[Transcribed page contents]

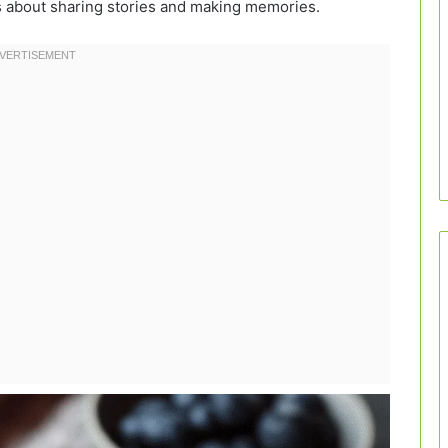
’s about sharing stories and making memories.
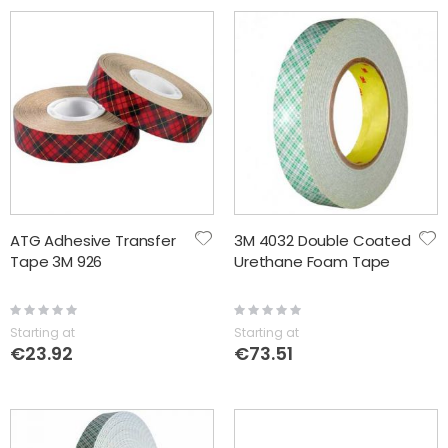
ATG Adhesive Transfer
3M 4032 Double Coated
Tape 3M 926
Urethane Foam Tape
Rating:
Rating:
0%
0%
Starting at
Starting at
€23.92
€73.51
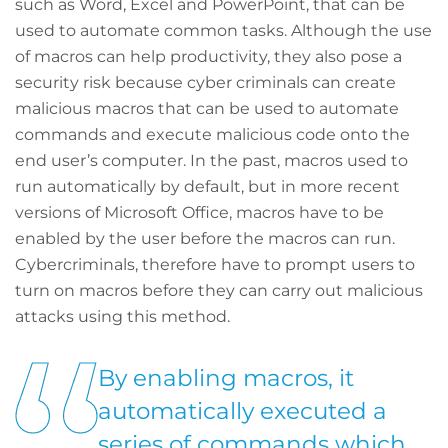
such as Word, Excel and PowerPoint, that can be
used to automate common tasks. Although the use
of macros can help productivity, they also pose a
security risk because cyber criminals can create
malicious macros that can be used to automate
commands and execute malicious code onto the
end user’s computer. In the past, macros used to
run automatically by default, but in more recent
versions of Microsoft Office, macros have to be
enabled by the user before the macros can run.
Cybercriminals, therefore have to prompt users to
turn on macros before they can carry out malicious
attacks using this method.
By enabling macros, it
automatically executed a
series of commands which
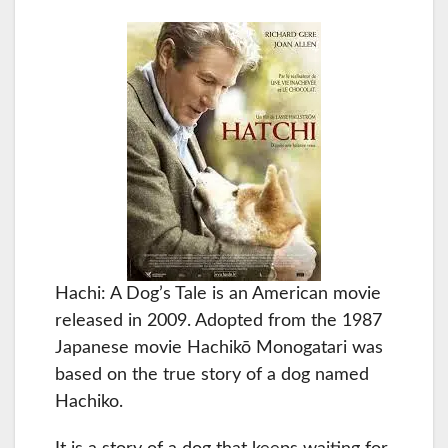
Hachi: A Dog’s Tale is an American movie
released in 2009. Adopted from the 1987
Japanese movie Hachikō Monogatari was
based on the true story of a dog named
Hachiko.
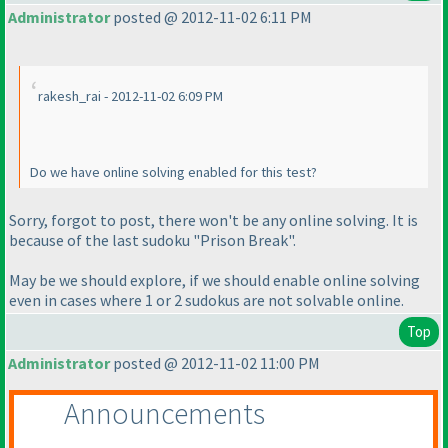
Administrator
posted @ 2012-11-02 6:11 PM
rakesh_rai - 2012-11-02 6:09 PM
Do we have online solving enabled for this test?
Sorry, forgot to post, there won't be any online solving. It is
because of the last sudoku "Prison Break".
May be we should explore, if we should enable online solving
even in cases where 1 or 2 sudokus are not solvable online.
Top
Administrator
posted @ 2012-11-02 11:00 PM
Announcements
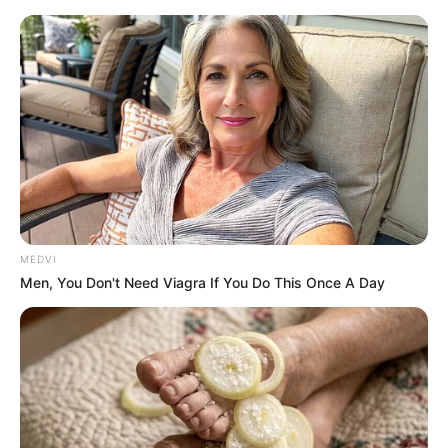
MEDVI
Men, You Don't Need Viagra If You Do This Once A Day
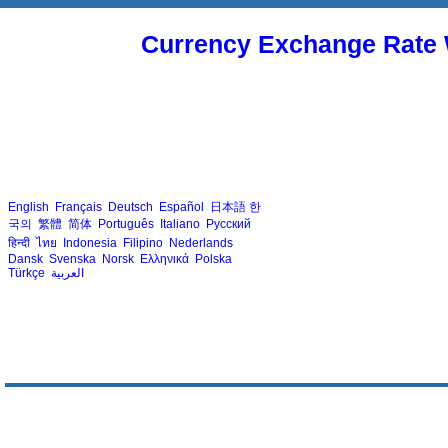
Currency Exchange Rate 
English
Français
Deutsch
Español
日本語
한
국의
繁體
简体
Português
Italiano
Русский
हिन्दी
ไทย
Indonesia
Filipino
Nederlands
Dansk
Svenska
Norsk
Ελληνικά
Polska
Türkçe
العربية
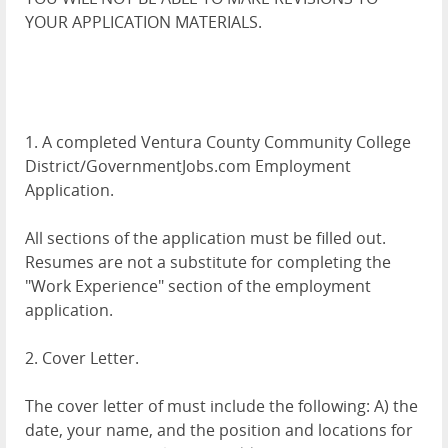
YOUR APPLICATION MATERIALS.
1. A completed Ventura County Community College
District/GovernmentJobs.com Employment
Application.
All sections of the application must be filled out.
Resumes are not a substitute for completing the
"Work Experience" section of the employment
application.
2. Cover Letter.
The cover letter of must include the following: A) the
date, your name, and the position and locations for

### REQUIRED ACTION
Omit the pictures and retype exactly the lines from the one containing "May be we should" through the end of the entries above.

### SOLVED PROBLEM
May be we should explore, if we should enable online solving
even in cases where 1 or 2 sudokus are not solvable online.
Top
Administrator
posted @ 2012-11-02 11:00 PM
Announcements
MEDVI
Men, You Don't Need Viagra If You Do This Once A Day
Currency Exchange Rate 
English
Français
Deutsch
Español
日本語
한
국의
繁體
简体
Português
Italiano
Русский
हिन्दी
ไทย
Indonesia
Filipino
Nederlands
Dansk
Svenska
Norsk
Ελληνικά
Polska
Türkçe
العربية
YOUR APPLICATION MATERIALS.
1. A completed Ventura County Community College
District/GovernmentJobs.com Employment
Application.
All sections of the application must be filled out.
Resumes are not a substitute for completing the
"Work Experience" section of the employment
application.
2. Cover Letter.
The cover letter of must include the following: A) the
date, your name, and the position and locations for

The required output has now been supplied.